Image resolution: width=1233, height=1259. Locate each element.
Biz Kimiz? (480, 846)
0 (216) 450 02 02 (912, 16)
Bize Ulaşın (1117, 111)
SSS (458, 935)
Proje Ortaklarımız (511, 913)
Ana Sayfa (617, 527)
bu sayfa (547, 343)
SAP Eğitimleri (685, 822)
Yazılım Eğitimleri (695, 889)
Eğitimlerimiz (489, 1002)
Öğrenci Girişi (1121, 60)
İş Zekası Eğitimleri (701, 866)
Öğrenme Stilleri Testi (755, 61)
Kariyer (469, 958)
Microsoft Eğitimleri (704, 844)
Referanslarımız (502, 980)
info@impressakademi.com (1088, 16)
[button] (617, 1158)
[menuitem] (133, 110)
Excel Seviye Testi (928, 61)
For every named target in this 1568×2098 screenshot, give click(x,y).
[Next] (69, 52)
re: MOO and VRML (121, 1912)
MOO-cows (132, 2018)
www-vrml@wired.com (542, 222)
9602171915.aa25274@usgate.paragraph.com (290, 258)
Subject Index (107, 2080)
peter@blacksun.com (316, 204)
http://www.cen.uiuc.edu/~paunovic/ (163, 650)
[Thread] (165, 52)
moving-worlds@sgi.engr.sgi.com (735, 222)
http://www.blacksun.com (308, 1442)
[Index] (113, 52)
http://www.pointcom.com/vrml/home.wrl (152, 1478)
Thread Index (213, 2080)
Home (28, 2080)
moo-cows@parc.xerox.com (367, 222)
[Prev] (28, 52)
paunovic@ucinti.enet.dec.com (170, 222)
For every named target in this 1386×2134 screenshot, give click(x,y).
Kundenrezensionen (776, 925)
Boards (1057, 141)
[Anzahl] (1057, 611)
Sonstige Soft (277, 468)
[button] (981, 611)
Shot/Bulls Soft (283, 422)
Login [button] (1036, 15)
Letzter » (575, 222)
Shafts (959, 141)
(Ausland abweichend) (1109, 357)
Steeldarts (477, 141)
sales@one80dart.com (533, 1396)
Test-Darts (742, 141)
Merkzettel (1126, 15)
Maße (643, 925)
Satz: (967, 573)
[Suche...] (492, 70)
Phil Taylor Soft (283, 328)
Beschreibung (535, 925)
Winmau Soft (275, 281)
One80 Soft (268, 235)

################

The records above are to be duplicated in full and exactly.

[FINISHED TASK]:
Image resolution: width=1233, height=1259. Locate each element.
Biz Kimiz? (480, 846)
0 (216) 450 02 02 (912, 16)
Bize Ulaşın (1117, 111)
SSS (458, 935)
Proje Ortaklarımız (511, 913)
Ana Sayfa (617, 527)
bu sayfa (547, 343)
SAP Eğitimleri (685, 822)
Yazılım Eğitimleri (695, 889)
Eğitimlerimiz (489, 1002)
Öğrenci Girişi (1121, 60)
İş Zekası Eğitimleri (701, 866)
Öğrenme Stilleri Testi (755, 61)
Kariyer (469, 958)
Microsoft Eğitimleri (704, 844)
Referanslarımız (502, 980)
info@impressakademi.com (1088, 16)
[button] (617, 1158)
[menuitem] (133, 110)
Excel Seviye Testi (928, 61)
For every named target in this 1568×2098 screenshot, give click(x,y).
[Next] (69, 52)
re: MOO and VRML (121, 1912)
MOO-cows (132, 2018)
www-vrml@wired.com (542, 222)
9602171915.aa25274@usgate.paragraph.com (290, 258)
Subject Index (107, 2080)
peter@blacksun.com (316, 204)
http://www.cen.uiuc.edu/~paunovic/ (163, 650)
[Thread] (165, 52)
moving-worlds@sgi.engr.sgi.com (735, 222)
http://www.blacksun.com (308, 1442)
[Index] (113, 52)
http://www.pointcom.com/vrml/home.wrl (152, 1478)
Thread Index (213, 2080)
Home (28, 2080)
moo-cows@parc.xerox.com (367, 222)
[Prev] (28, 52)
paunovic@ucinti.enet.dec.com (170, 222)
For every named target in this 1386×2134 screenshot, give click(x,y).
Kundenrezensionen (776, 925)
Boards (1057, 141)
[Anzahl] (1057, 611)
Sonstige Soft (277, 468)
[button] (981, 611)
Shot/Bulls Soft (283, 422)
Login [button] (1036, 15)
Letzter » (575, 222)
Shafts (959, 141)
(Ausland abweichend) (1109, 357)
Steeldarts (477, 141)
sales@one80dart.com (533, 1396)
Test-Darts (742, 141)
Merkzettel (1126, 15)
Maße (643, 925)
Satz: (967, 573)
[Suche...] (492, 70)
Phil Taylor Soft (283, 328)
Beschreibung (535, 925)
Winmau Soft (275, 281)
One80 Soft (268, 235)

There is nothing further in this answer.